Sekolah Impian [Late Post]
Kemajuan suatu peradaban bergantung dari pergerakan
dan pola pikir masyarakatnya. Pergerakan dan pola pikir tersebut tentu berakar
dari pendidikan. Mengapa? Aspek-aspek pendidikan berinfluensi massive bagi kehidupan sosial sehingga
perkembangan suatu lapisan masyarakat tidak lepas dari faktor pendidikannya.
Itulah salah satu urgensi pendidikan.
Pendidikan untuk apa? Pendidikan adalah hal penting
dalam terciptanya kehidupan yang teratur. Makna keteraturan di sini bukan
sesempit makna disiplin, atau setiap jam dalam harinya harus sesuai standar
ideal, tetapi keteraturan di sini adalah bagaimana menata kehidupan seseorang
supaya bisa ikut berperan membangun peradaban yang sejahtera. Pendidikan
direalisasikan dengan proses belajar.
Sesuai yang ada sekarang, yang dibayangkan tentang
belajar adalah membaca buku pelajaran, menulis dengan kertas dan pulpen/pensil,
berhitung, dan atau menghafal. Definisi belajar tersebut adalah standarnya,
yang memberi kesan terikat. Padahal, arti belajar itu luas dan sebenarnya ada kebebasan
di sana. Contoh sederhana: seorang anak kecil belajar berjalan, jatuh, mencoba
lagi sampai bisa berjalan. Karena inti dari belajar adalah dari yang tidak tahu
menjadi tahu, dari yang tidak bisa menjadi bisa.

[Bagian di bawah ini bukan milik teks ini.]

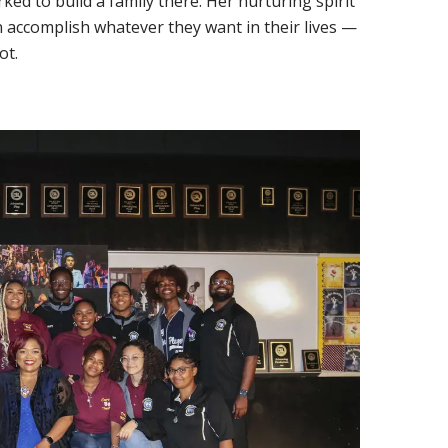
ed to build a family there. Her nurturing spirit
can accomplish whatever they want in their lives —
ot.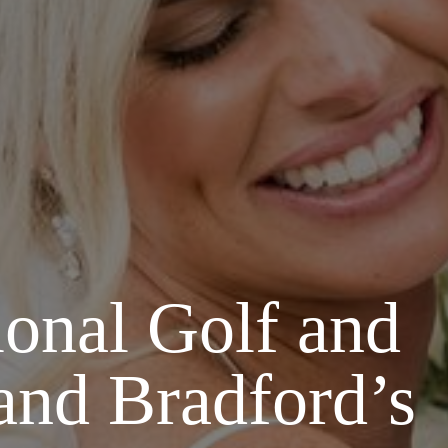
onal Golf and
and Bradford’s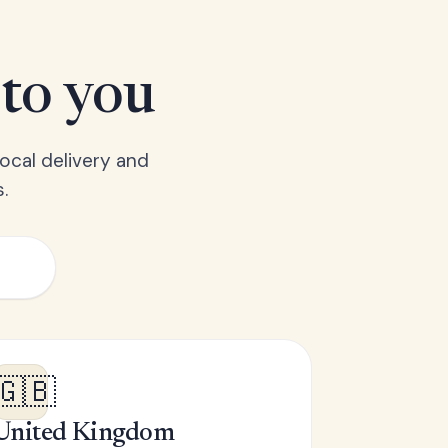
 to you
ocal delivery and
.
🇬🇧
United Kingdom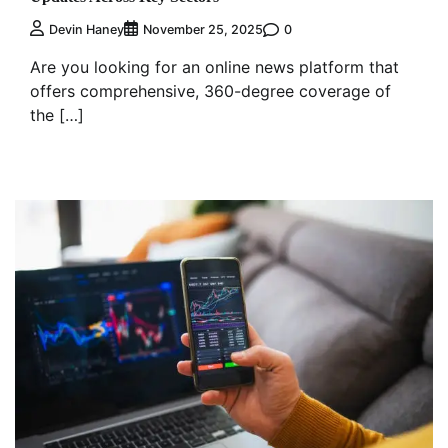
0
Devin Haney
November 25, 2025
Are you looking for an online news platform that
offers comprehensive, 360-degree coverage of
the […]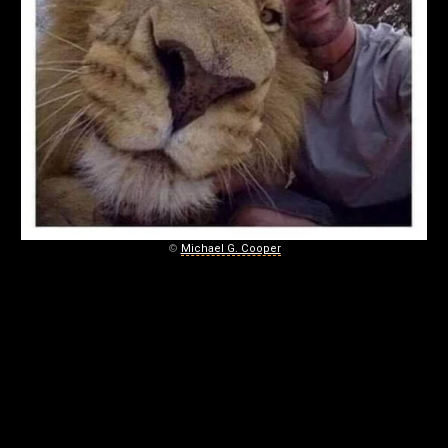
©
Michael G. Cooper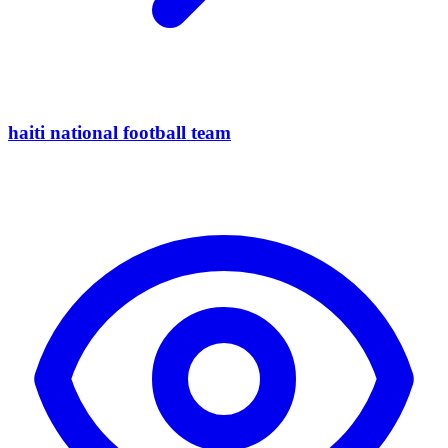
haiti national football team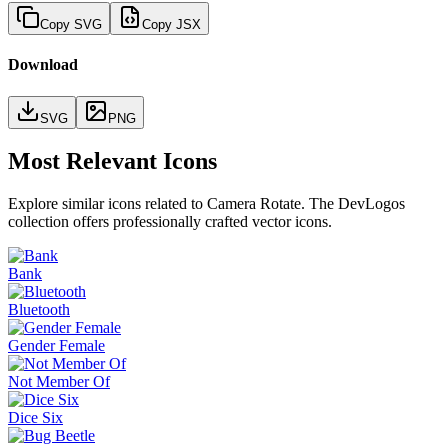
Copy SVG
Copy JSX
Download
SVG
PNG
Most Relevant Icons
Explore similar icons related to
Camera Rotate
. The DevLogos
collection offers professionally crafted vector icons.
Bank
Bluetooth
Gender Female
Not Member Of
Dice Six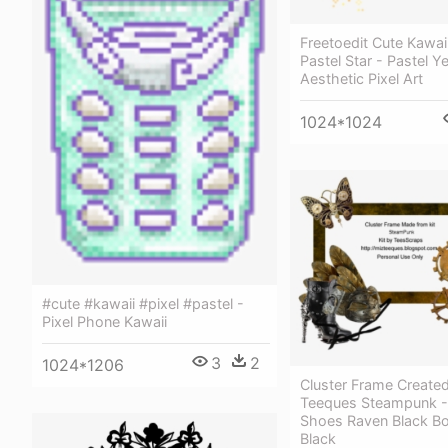
Freetoedit Cute Kawaii
Pastel Star - Pastel Y
Aesthetic Pixel Art
1024*1024
#cute #kawaii #pixel #pastel -
Pixel Phone Kawaii
3
2
1024*1206
Cluster Frame Create
Teeques Steampunk 
Shoes Raven Black Bo
Black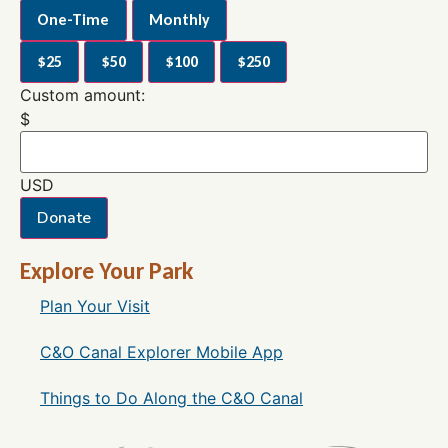
One-Time
Monthly
$25
$50
$100
$250
Custom amount:
$
USD
Donate
Explore Your Park
Plan Your Visit
C&O Canal Explorer Mobile App
Things to Do Along the C&O Canal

Melihat Indonesia, pendidikan masih terus disoroti,
terutama pada part sistemnya.
Institusi pendidikan sudah meluluskan berjuta jiwa, tetapi tujuan menciptakan
peradaban yang sejahtera masih saja belum tercapai. Kesejahteraan masyarakat masih
tidak merata. Ada golongan yang sukses di dunia kerja sebagai hasil dari
pendidikan, tetapi di era yang sama, ada golongan yang masih miskin dengan
alasan tidak mendapat pendidikan yang layak. Sangat disayangkan ketika
seseorang yang sudah dianugerahi potensi oleh Tuhan tidak berkesempatan
mengembangkannya karena mungkin faktor finansial, fasilitas terbatas, atau
bahkan minat yang kurang. Pemerintah juga sudah berupaya mengatasi pesoalan
finansial dan fasilitas, saya akan mencoba bahas mengenai bagaimana seseorang
bahkan tidak memiliki minat pendidikan. Apa yang salah dan sebaiknya bagaimana.
***
Timbul pertanyaan, Apa yang kamu
suka dari sekolah? Ketika tidak ada guru. Jam istirahat. Ngobrol sama teman. Pulang cepat. Pengumuman besok libur.

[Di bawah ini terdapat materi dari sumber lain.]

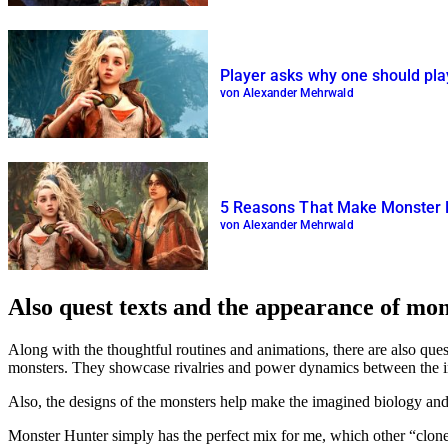
Player asks why one should pla
von Alexander Mehrwald
5 Reasons That Make Monster Hu
von Alexander Mehrwald
Also quest texts and the appearance of mo
Along with the thoughtful routines and animations, there are also que
monsters. They showcase rivalries and power dynamics between the i
Also, the designs of the monsters help make the imagined biology and e
Monster Hunter simply has the perfect mix for me, which other
clon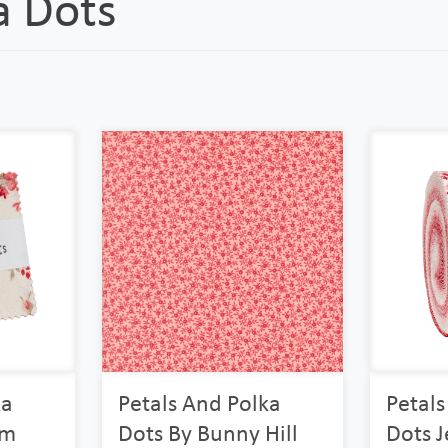
a Dots
ka
Petals And Polka
Petals
rm
Dots By Bunny Hill
Dots J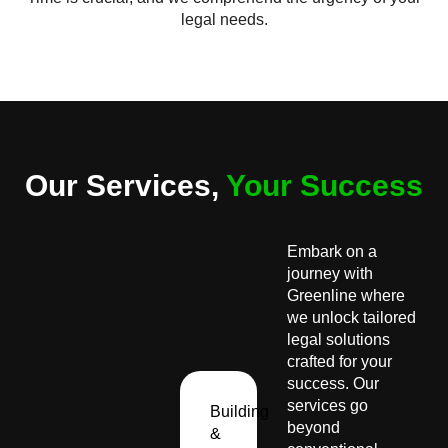
legal needs.
Our Services,
Your Success
Embark on a
journey with
Greenline where
we unlock tailored
legal solutions
crafted for your
success. Our
services go
Building
beyond
&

Semua murid suka kebebasan. Itulah salah satu poin yang saya dapat dari alasan-alasan
tersebut. Bukan hal yang tidak mungkin ketika dalam proses belajar, guru dapat
memberikan kebebasan kepada murid-muridnya. Kebebasan berekspresi, berpendapat,
melakukan apa yang disukai, tentu dalam batas tanggung jawab. Saya
terinspirasi dari sebuah novel berjudul 'Toto-Chan, Gadis Cilik di Jendela'
yang intinya menceritakan seorang anak di Jepang yg enggan belajar dengan
sistem formal. Toto-chan lebih senang bereskrpesi, belajar dengan ruang gerak yang
lebih leluasa sesuai apa yang dia suka. Karakter toto-chan ini menyiratkan
bahwa pada dasarnya, anak-anak itu senang dengan kebebasan dan bagi mereka,
larangan adalah hal yang dibenci. Seringkali kita lihat peraturan institusi
pendidikan berjalan dengan sistem yang menurut mereka ideal, sehingga
menyetarakan semua bakat muridnya, secara tidak langsung membatasi ekspresi mereka.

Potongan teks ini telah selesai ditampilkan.